Когда в 1570 г. Девлет-Гирей вторгается в рязанскую землю, Д. Хворостинин с малыми силами переходит Оку и принуждает татар к отступлению.
В 1571 Д. Хворостинин поручается за земского воеводу кн. Мстиславского, который не смог отразить нападение крымского хана на Москву, и спасает его от царской опалы. Поручается, между прочим, головой.
В июле 1572 Хворостинин играет основную роль в разгроме огромного татарско-турецкого войска в многодневной битве под Москвой, у села Молоди, которую можно считать за «Бородино» XVI века.
После отмены опричнины замечательный военачальник опять оказывается под давлением титулованной знати – хотя впереди у него еще немало ярких побед, как например, под Лялицами, над шведами. А служить Родине он будет до глубокой старости и последнего вздоха. Уже стариком Дмитрий Иванович Хворостинин внесет огромный вклад в победу над шведами в войне 1590–1595.
Кстати, остается лишь поражаться почему его имя не было включено поп-историками в список «Имена России». Вот уж действительно страна не хочет знать своих героев…
Конечно, среди опричников было много проходимцев. Но это характерно для всех эпох, когда происходит быстрый социальный лифтинг. Таких проходимцев при Петре Великом и его наследниках будет в 10 раз больше.
Заметим, что Таубе, Крузе, Штаден и им подобные попали в опричнину именно благодаря желанию Ивана привлекать представителей просвещенного Запада на русскую службу.

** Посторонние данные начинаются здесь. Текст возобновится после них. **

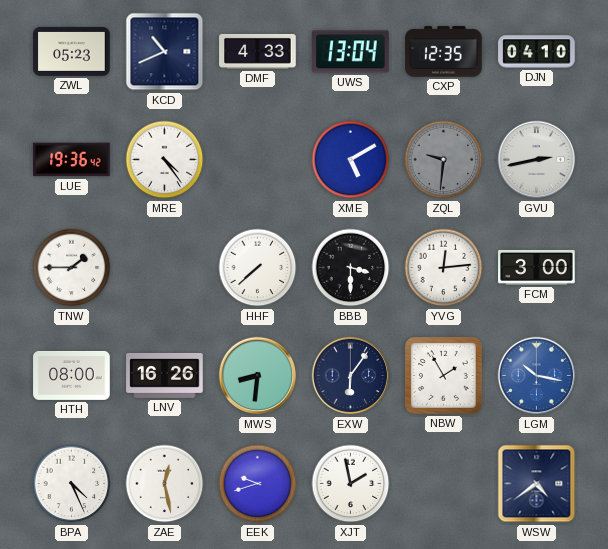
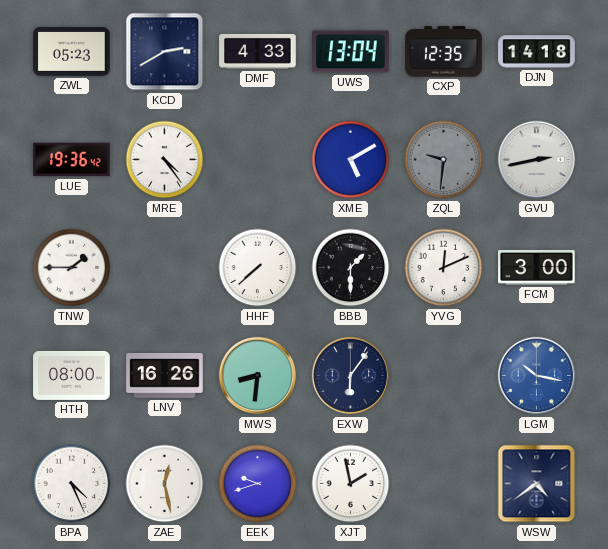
KCD: 10:41 -> 2:40
DJN: 04:10 -> 14:18
BBB: 3:30 -> 1:30
YVG: 12:14 -> 12:11
NBW: 1:55 -> none
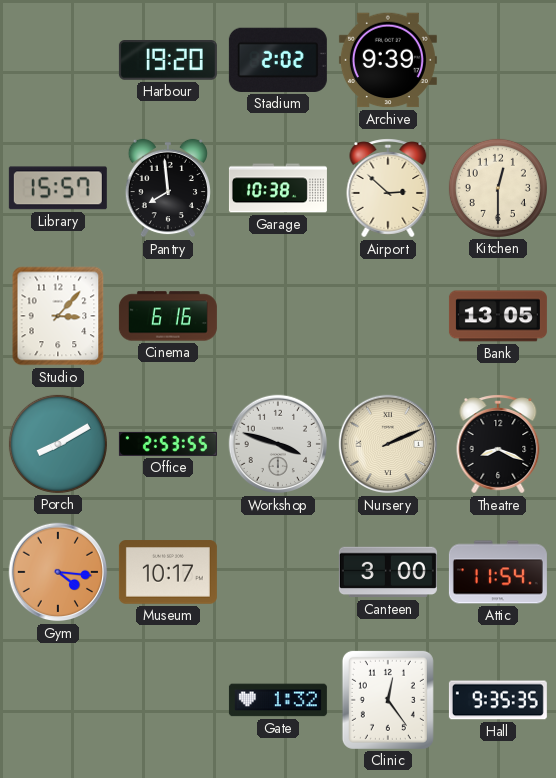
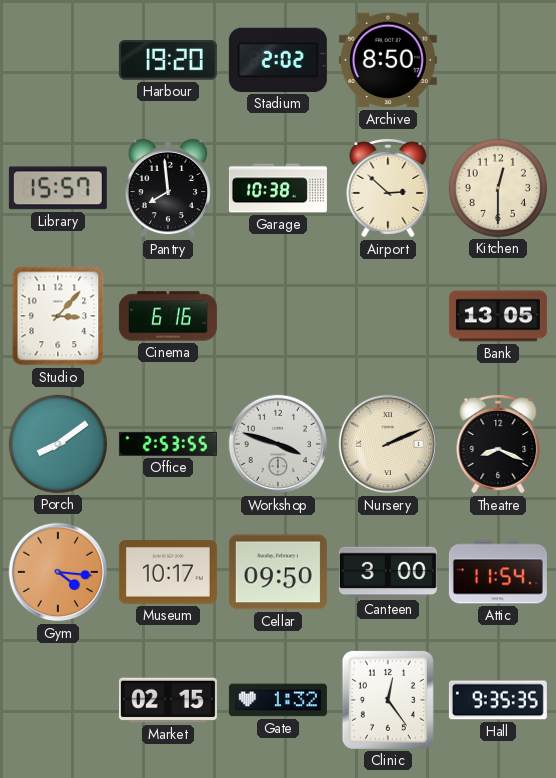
Archive: 9:39 -> 8:50
Porch: 8:10 -> 8:09
Cellar: none -> 09:50
Market: none -> 02:15
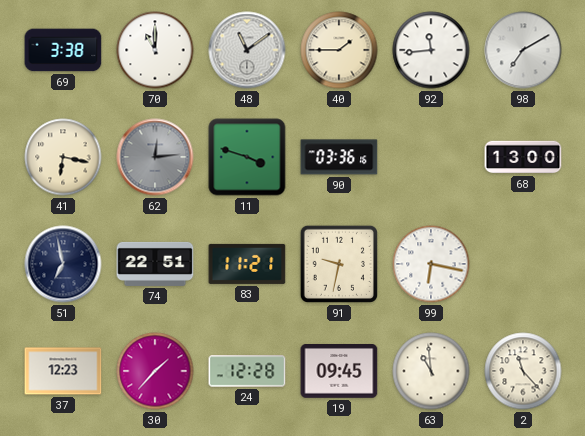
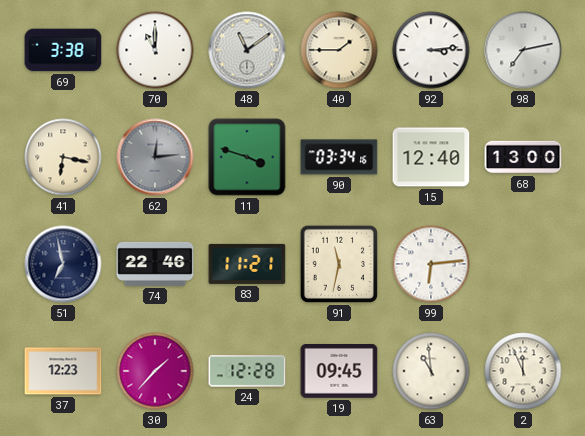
92: 11:44 -> 3:14
98: 7:10 -> 7:13
90: 03:36 -> 03:34
15: none -> 12:40
74: 22:51 -> 22:46
91: 9:32 -> 11:32
99: 6:17 -> 6:14
2: 11:23 -> 11:56
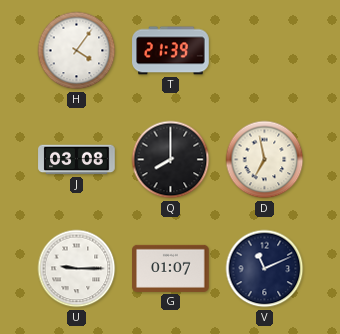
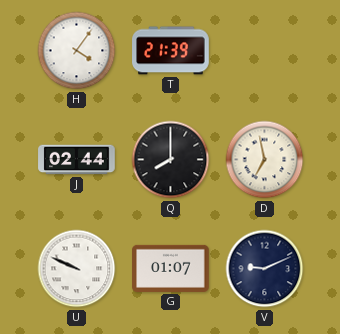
J: 03:08 -> 02:44
U: 9:15 -> 9:49
V: 11:11 -> 9:11
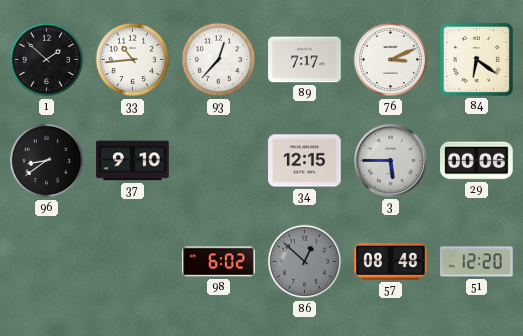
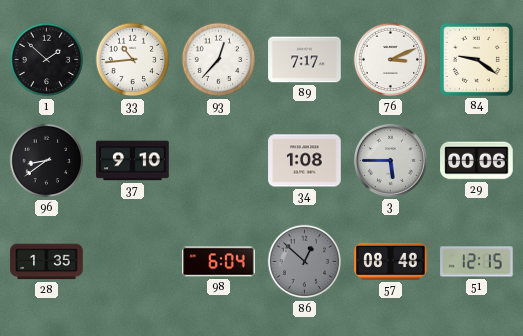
84: 6:21 -> 9:21
34: 12:15 -> 1:08
28: none -> 1:35
98: 6:02 -> 6:04
51: 12:20 -> 12:15
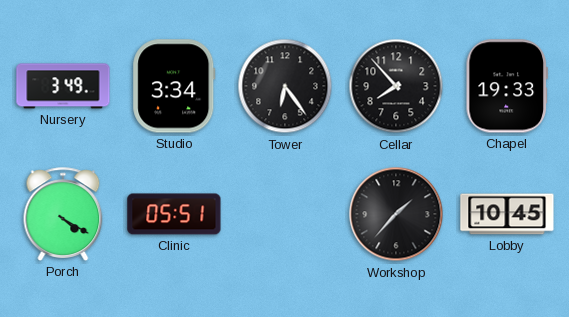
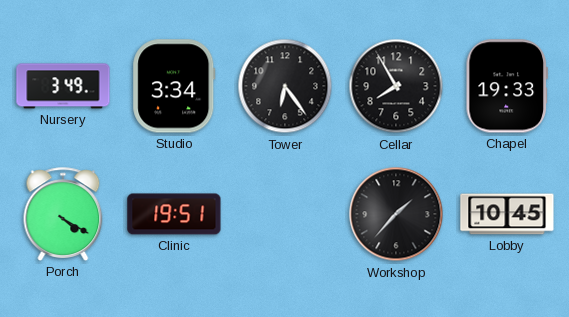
Cellar: 7:53 -> 7:55
Clinic: 05:51 -> 19:51
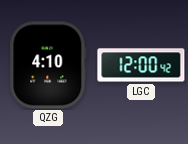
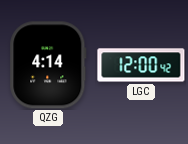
QZG: 4:10 -> 4:14
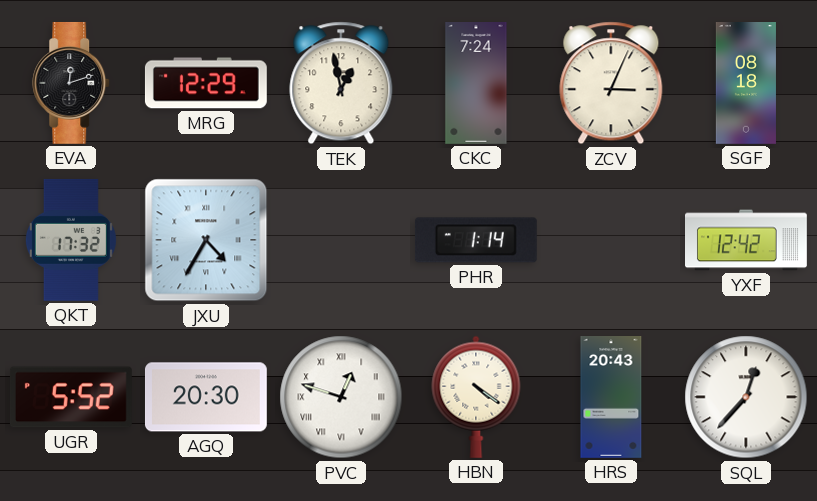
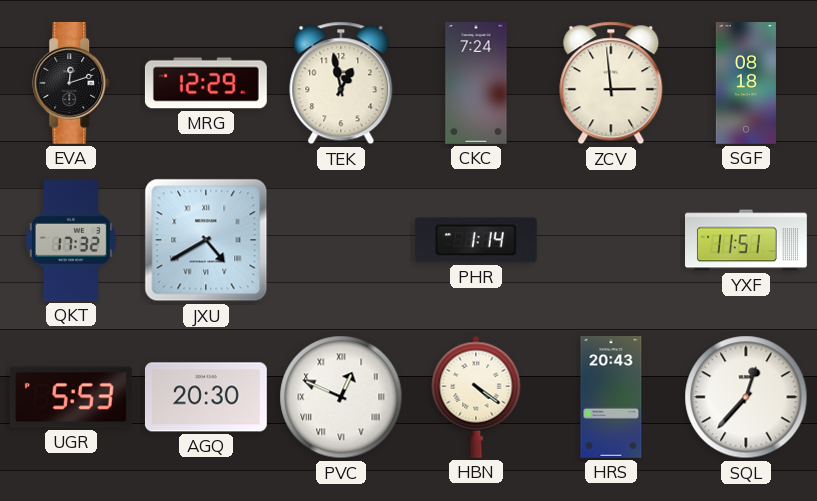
ZCV: 3:04 -> 2:59
JXU: 4:35 -> 4:40
YXF: 12:42 -> 11:51
UGR: 5:52 -> 5:53
PVC: 12:48 -> 12:49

Все они ненавидели русский народ, пользовались служебным положением в личных гнусных целях и изменили России при первых же трудностях. Затем конвертировали свою измену в русофобские памфлеты и проекты. Например, Г. Штаден представил в 1578 г., через посредство пфальцграфа Георга Ганса фон Лютцельштейна, императору Рудольфу II Габсбургскому подробный план уничтожения русских и русского государства. В нём, с германской основательностью, описаны способы завоевания Московии и извуверские методы уничтожения ее населения. Согласно проекту немецкого «мыслителя», по рекам должны быть пущены «корабли смерти» – огромные стволы деревьев, с привязанными и пригвожденными телами русских. Сумрачность «германского гения» в этом прожекте явлена со всей силой. Однако, наличие такого рода «опричников» говорят не о злых помыслах царя, а об отвратительном качестве человеческого материала, который поставляла «просвещенная» Европа. Не исключено, что Штаден со товарищи, с самого начала были агентами враждебных России государств.